---------- Supplied material ----------
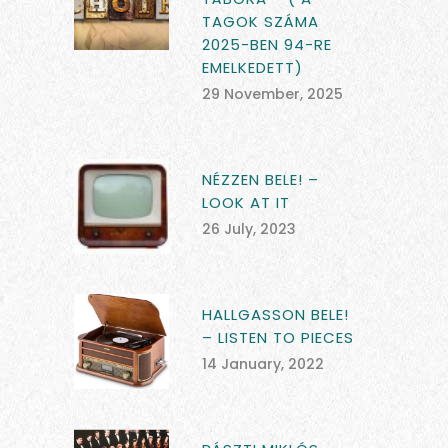
TAGOK SZÁMA
2025-BEN 94-RE
EMELKEDETT)
29 November, 2025
NÉZZEN BELE! –
LOOK AT IT
26 July, 2023
HALLGASSON BELE!
– LISTEN TO PIECES
14 January, 2022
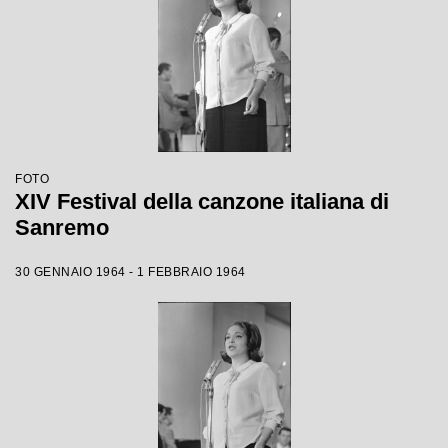
FOTO
XIV Festival della canzone italiana di
Sanremo
30 GENNAIO 1964 - 1 FEBBRAIO 1964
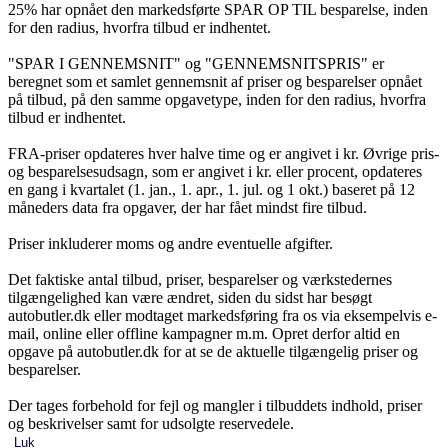
25% har opnået den markedsførte SPAR OP TIL besparelse, inden
for den radius, hvorfra tilbud er indhentet.
"SPAR I GENNEMSNIT" og "GENNEMSNITSPRIS" er
beregnet som et samlet gennemsnit af priser og besparelser opnået
på tilbud, på den samme opgavetype, inden for den radius, hvorfra
tilbud er indhentet.
FRA-priser opdateres hver halve time og er angivet i kr. Øvrige pris-
og besparelsesudsagn, som er angivet i kr. eller procent, opdateres
en gang i kvartalet (1. jan., 1. apr., 1. jul. og 1 okt.) baseret på 12
måneders data fra opgaver, der har fået mindst fire tilbud.
Priser inkluderer moms og andre eventuelle afgifter.
Det faktiske antal tilbud, priser, besparelser og værkstedernes
tilgængelighed kan være ændret, siden du sidst har besøgt
autobutler.dk eller modtaget markedsføring fra os via eksempelvis e-
mail, online eller offline kampagner m.m. Opret derfor altid en
opgave på autobutler.dk for at se de aktuelle tilgængelig priser og
besparelser.
Der tages forbehold for fejl og mangler i tilbuddets indhold, priser
og beskrivelser samt for udsolgte reservedele.
Luk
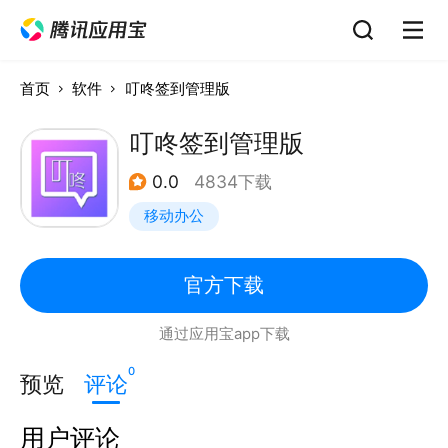
首页
软件
叮咚签到管理版
叮咚签到管理版
0.0
4834下载
移动办公
官方下载
通过应用宝app下载
0
预览
评论
用户评论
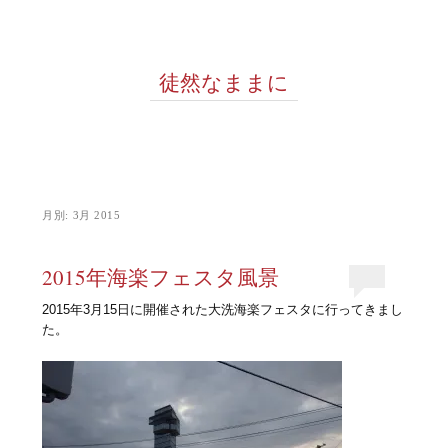
徒然なままに
月別:
3月 2015
2015年海楽フェスタ風景
2015年3月15日に開催された大洗海楽フェスタに行ってきまし
た。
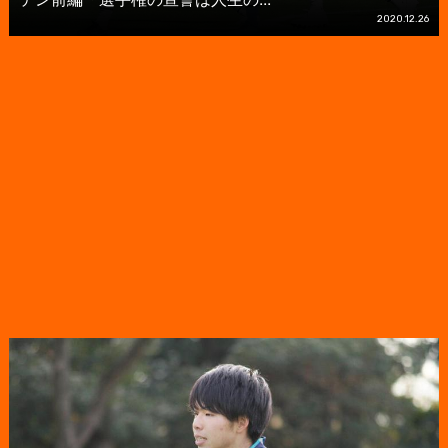
2020.12.26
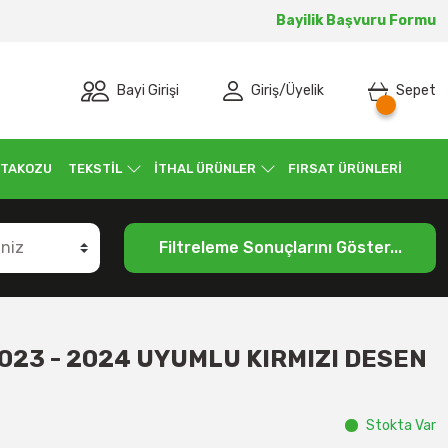
Bayilik Başvuru Formu
Bayi Girişi
Giriş
/
Üyelik
Sepet
 TAKOZU
TEKSTİL
İTHAL ÜRÜNLER
FIRSAT ÜRÜNLERİ
Filtreleme Sonuçlarını Göster...
023 - 2024 UYUMLU KIRMIZI DESEN
Stokta Var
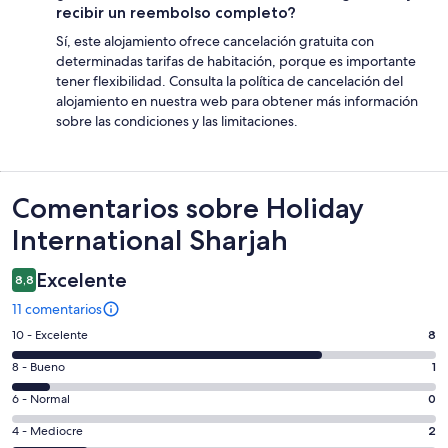
recibir un reembolso completo?
Sí, este alojamiento ofrece cancelación gratuita con
determinadas tarifas de habitación, porque es importante
tener flexibilidad. Consulta la política de cancelación del
alojamiento en nuestra web para obtener más información
sobre las condiciones y las limitaciones.
Comentarios
Comentarios sobre Holiday
International Sharjah
Excelente
8,8
11 comentarios
8
10 - Excelente
8
comentarios
1
8 - Bueno
1
de
comentarios
un
0
6 - Normal
0
de
total
comentarios
un
2
4 - Mediocre
2
de
de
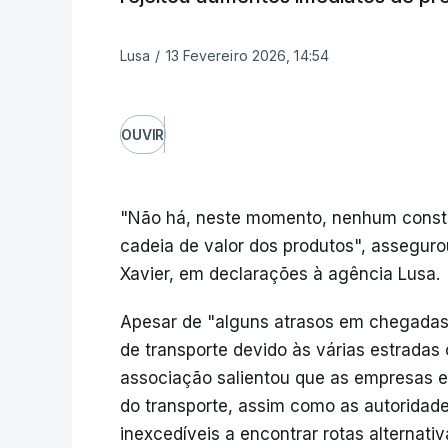
Lusa
/
13 Fevereiro 2026, 14:54
OUVIR
"Não há, neste momento, nenhum const
cadeia de valor dos produtos", asseguro
Xavier, em declarações à agência Lusa.
Apesar de "alguns atrasos em chegadas à
de transporte devido às várias estradas 
associação salientou que as empresas env
do transporte, assim como as autoridade
inexcedíveis a encontrar rotas alternativ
----------
# Problem to work on
Some lines of the records may contain the string "angivet". State how many do, as a number alone.

# Response area
2